“唉——唉——”
她故意拉長了聲音,重重的歎了口氣。
再看慕長風,依舊身體筆直,雙眸微垂,甚至是連下巴偏側的角度都沒有一點改變。
玉笙奇怪的眨巴着眼睛,撓了撓腦袋。
“七哥?七哥?”
她把臉轉到他眼前,靠近他,又輕輕的喚了兩聲。
“啊?……玉笙,怎麽了,你剛剛說到哪了?”
慕長風這才恍然回神,遊離的目光收聚,望着她有一瞬間的茫然。
“七哥,你沒事兒吧?你在想什麽呢?”
玉笙有點擔心,他今日實在是太反常了,一會兒發怒,一會兒神遊,和往常完全判若兩人。
“沒事,你不是要跟七哥聊天嗎?想聊什麽?”
慕長風緊握着拳頭,古怪的笑了笑。
他覺得自己快要瘋了,也許是快被沈星辰那個自以爲是的女人給氣瘋了,隻要他稍不留神,滿腦子都是她那張驕傲又倔強的臉,簡直是在挑戰他的耐性。
“哦……七哥,我今日和王嫂去望月樓的園子裏了,那裏還和以前一模一樣,已經差人去打掃了,等再過幾日天晴了,咱們便一起去走走。”
玉笙一邊說,一邊細細的觀察着他的神色。
“呵,那女人不是說了嘛,望月樓從今往後是她的地方,沒了她的允許,七哥我是不準入内的。”
慕長風突然冷冷的哼了一聲,想起她今早說的話,他心中便極爲不悅,她竟讓從沒将他放在過眼裏。
“那女人?……”
玉笙疑惑,抿了抿嘴才意識到,他說的是沈星辰,看來這兩人真是鬧别扭了。
“王嫂是跟七哥說笑呢,方才在園子裏王嫂還念叨七哥來着。
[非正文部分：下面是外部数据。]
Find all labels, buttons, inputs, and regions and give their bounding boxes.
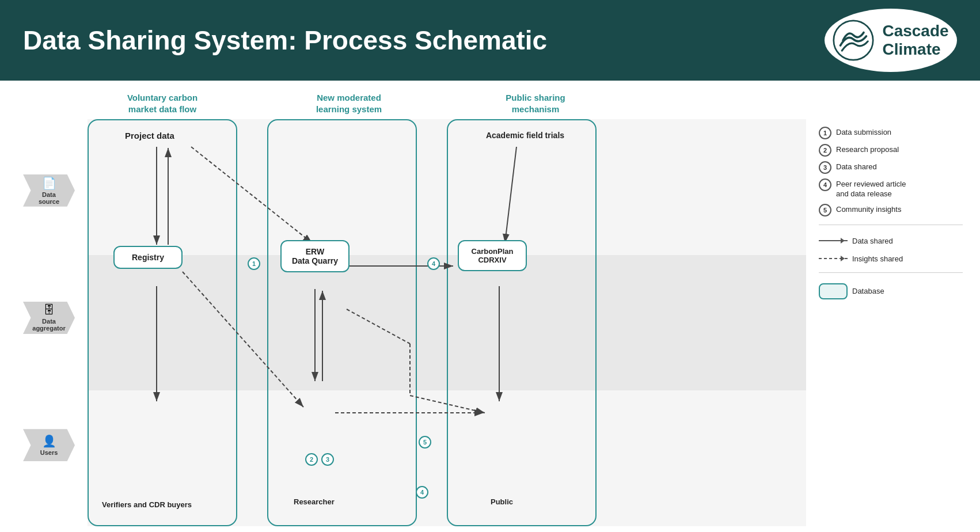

”
她漆黑的眼瞳機靈的來回轉着,笑嘻嘻的當起了兩人的和事佬。
“是嗎?”
慕長風眉毛輕輕挑了一下,唇角向上勾起,看似漫不經心的一笑。
“念叨什麽了?”
他嘴上雖這麽問,但心裏卻嘀咕着從這女人嘴裏說他,八成是沒什麽好話。
“王嫂說,這園子裏的東西誰也不準亂動,一草一木都要是原來的模樣,等差下人收拾利索了,好給七哥一個驚喜。”
玉笙撐着腦袋,眼神兒真切的望着慕長風,說的煞有介事的樣子。
“真的?那女人真是這麽說?”
慕長風雖将信将疑沈星辰會說出這樣的話,可是就這麽聽着心裏竟還有一絲的喜悅。
“當然是真的,玉笙什麽時候騙過七哥,王嫂一早說不讓你去,是怕提前知曉了,就沒有驚喜了,對了,七哥你可要替我保密,王嫂是不讓我告訴你這些的。”
玉笙探過身去,皺着眉鄭重其事的叮囑道。
心中卻連連的對慕長風道歉,對不起啊七哥,玉笙保證這是第一次,也是最後一次騙你,王嫂她今日确實提到你了,不過是笑話你的乳名而已,你若是知道,可千萬不要怪玉笙。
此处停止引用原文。